In the case of the conventional case, cpuid is empty at the initialization.
and cpuid is configured after the vcpu initialization. Because TDX
supports only X2APIC mode, cpuid is forcibly set to support X2APIC and APIC
BASE MSR is forcibly set to X2APIC mode. The MSR will be read only for
guest TD. Because kvm_arch_vcpu_create() also initializes kvm MMU that
depends on local apic settings. So x2apic needs to be initialized to
X2APIC mode by vcpu_reset method before KVM mmu initialization.
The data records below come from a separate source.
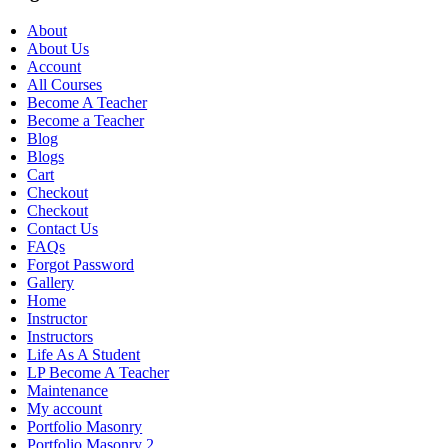
About
About Us
Account
All Courses
Become A Teacher
Become a Teacher
Blog
Blogs
Cart
Checkout
Checkout
Contact Us
FAQs
Forgot Password
Gallery
Home
Instructor
Instructors
Life As A Student
LP Become A Teacher
Maintenance
My account
Portfolio Masonry
Portfolio Masonry 2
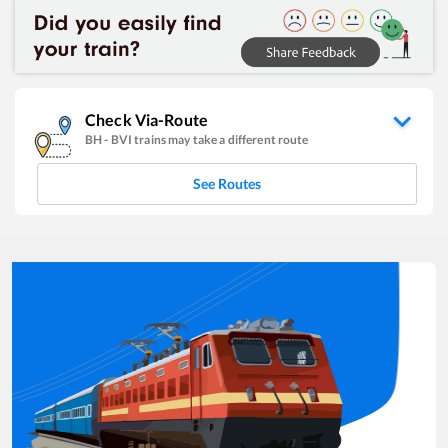
Check Via-Route
BH
-
BVI
trains may take a different route
See Routes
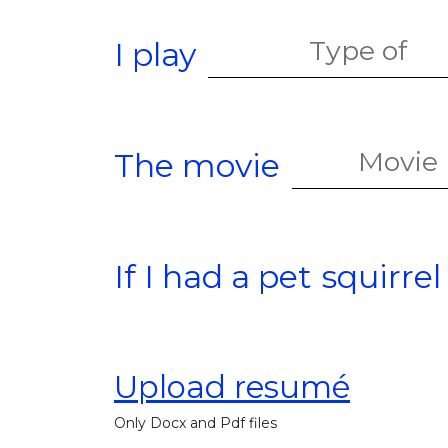
I play
The movie
If I had a pet
squirrel
Upload resumé
Only Docx and Pdf files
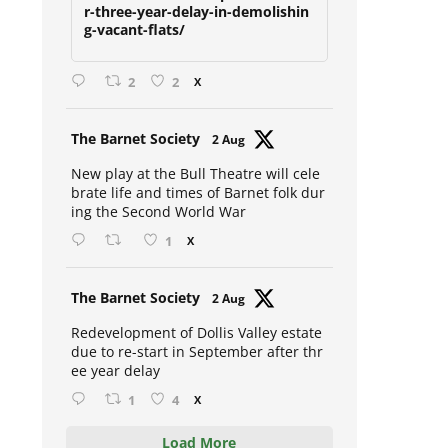
due-to-restart-in-september-afte
r-three-year-delay-in-demolishin
g-vacant-flats/
2
2
X
Avat
The Barnet Society
2 Aug
ar
New play at the Bull Theatre will cele
brate life and times of Barnet folk dur
ing the Second World War
1
X
Avat
The Barnet Society
2 Aug
ar
Redevelopment of Dollis Valley estate
due to re-start in September after thr
ee year delay
1
4
X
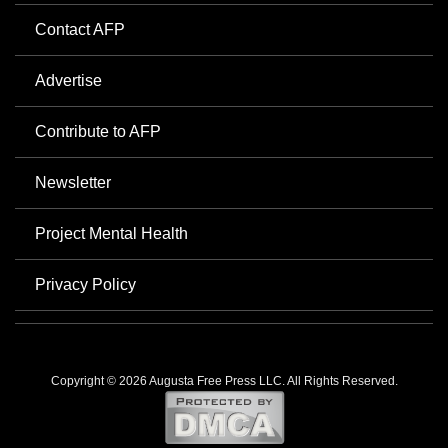
Contact AFP
Advertise
Contribute to AFP
Newsletter
Project Mental Health
Privacy Policy
Copyright © 2026 Augusta Free Press LLC. All Rights Reserved.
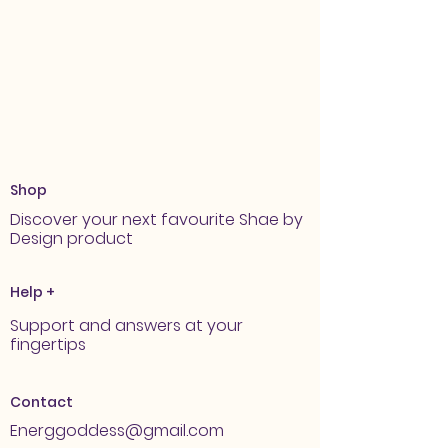
Shop
Discover your next favourite Shae by
Design product
Help +
Support and answers at your
fingertips
Contact
Energgoddess@gmail.com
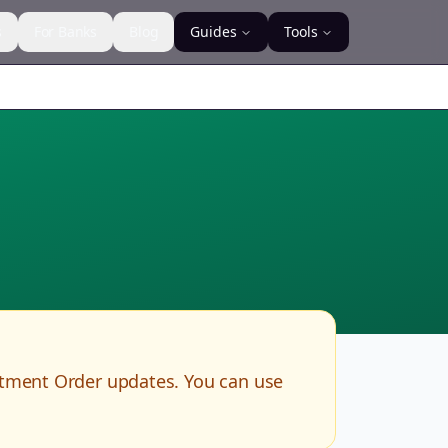
s
For Banks
Blog
Guides
Tools
rtment Order updates. You can use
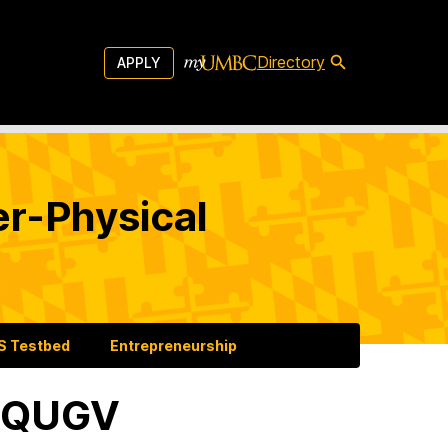
Directory
APPLY
er-Physical
 Testbed
Entrepreneurship
0 QUGV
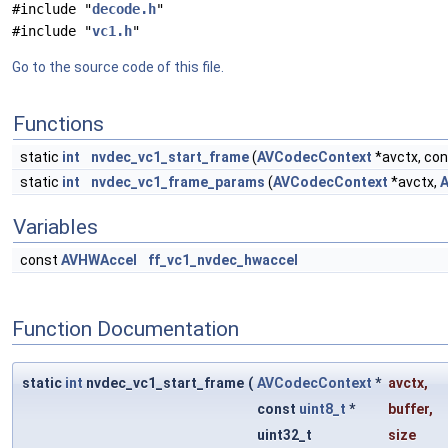
#include "
decode.h
"
#include "
vc1.h
"
Go to the source code of this file.
Functions
static
int
nvdec_vc1_start_frame
(
AVCodecContext
*avctx, co
static
int
nvdec_vc1_frame_params
(
AVCodecContext
*avctx,
A
Variables
const
AVHWAccel
ff_vc1_nvdec_hwaccel
Function Documentation
static
int
nvdec_vc1_start_frame
(
AVCodecContext
*
avctx
,
const
uint8_t
*
buffer
,
uint32_t
size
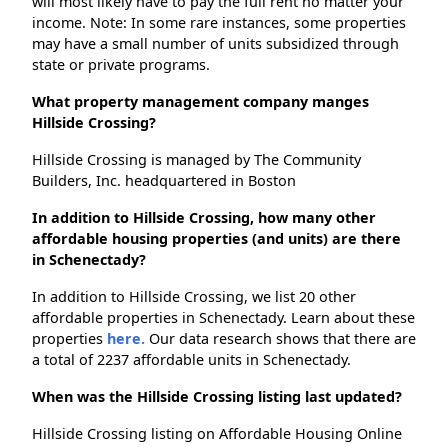
will most likely have to pay the full rent no matter your
income. Note: In some rare instances, some properties
may have a small number of units subsidized through
state or private programs.
What property management company manges
Hillside Crossing?
Hillside Crossing is managed by The Community
Builders, Inc. headquartered in Boston
In addition to Hillside Crossing, how many other
affordable housing properties (and units) are there
in Schenectady?
In addition to Hillside Crossing, we list 20 other
affordable properties in Schenectady. Learn about these
properties
here.
Our data research shows that there are
a total of 2237 affordable units in Schenectady.
When was the Hillside Crossing listing last updated?
Hillside Crossing listing on Affordable Housing Online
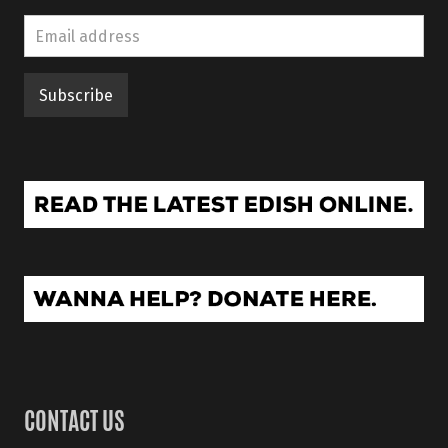
CONTACT US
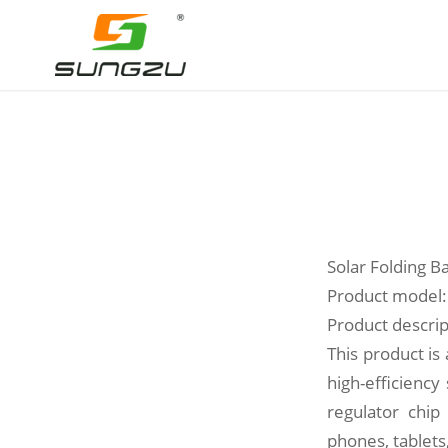
Solar Folding 
Product model:
Product descrip
This product is
high-efficiency
regulator chip
phones, tablet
> > diff --git a/arch/x86/kvm/vmx/tdx.c b/arch/x86/kvm/vmx/tdx.c
> > index 557a609c5147..099f0737a5aa 100644
> > --- a/arch/x86/kvm/vmx/tdx.c
> > +++ b/arch/x86/kvm/vmx/tdx.c
> > @@ -281,6 +281,81 @@ int tdx_vm_init(struct kvm *kvm)
> > return 0;
> > }
> >
> > +int tdx_vcpu_create(struct kvm_vcpu *vcpu)
> > +{
> > + struct kvm_cpuid_entry2 *e;
> > +
> > + /*
> > + * On cpu creation, cpuid entry is blank. Forcibly enable
> > + * X2APIC feature to allow X2APIC.
> > + * Because vcpu_reset() can't return error, allocation is done here.
> > + */
> > + WARN_ON_ONCE(vcpu->arch.cpuid_entries);
> > + WARN_ON_ONCE(vcpu->arch.cpuid_nent);
> > + e = kvmalloc_array(1, sizeof(*e), GFP_KERNEL_ACCOUNT);
>
> You don't need to use kvmalloc_array() when only allocating one entry.

I'll make it kvmalloc() and add comment on kvmalloc(), not kmalloc().


> > + if (!e)
> > + return -ENOMEM;
> > + *e = (struct kvm_cpuid_entry2) {
> > + .function = 1, /* Features for X2APIC */
> > + .index = 0,
> > + .eax = 0,
> > + .ebx = 0,
> > + .ecx = 1ULL << 21, /* X2APIC */
> > + .edx = 0,
> > + };
> > + vcpu->arch.cpuid_entries = e;
> > + vcpu->arch.cpuid_nent = 1;
>
> As mentioned above, why doing it here? Won't be this be overwritten later in
> KVM_SET_CPUID2?

Yes, user space VMM can overwrite cpuid[0x1] and APIC base MSR. But it doesn't
matter because it's a bug of user space VMM. user space VMM has to keep the
consistency of cpuid and MSRs.
Because TDX module virtualizes cpuid[0x1].x2apic to fixed 1, KVM value doesn't
matter after vcpu creation.
Because KVM virtualizes APIC base as read only to guest, cpuid[0x1].x2apic
doesn't matter after vcpu creation as long as user space VMM keeps KVM APIC BASE
value.

I'll add a comment.


> > +
> > + /* TDX only supports x2APIC, which requires an in-kernel local APIC. */
> > + if (!vcpu->arch.apic)
> > + return -EINVAL;
>
> If this is hit, what happens to the CPUID entry allocated above? It's
> absolutely not clear here in this patch.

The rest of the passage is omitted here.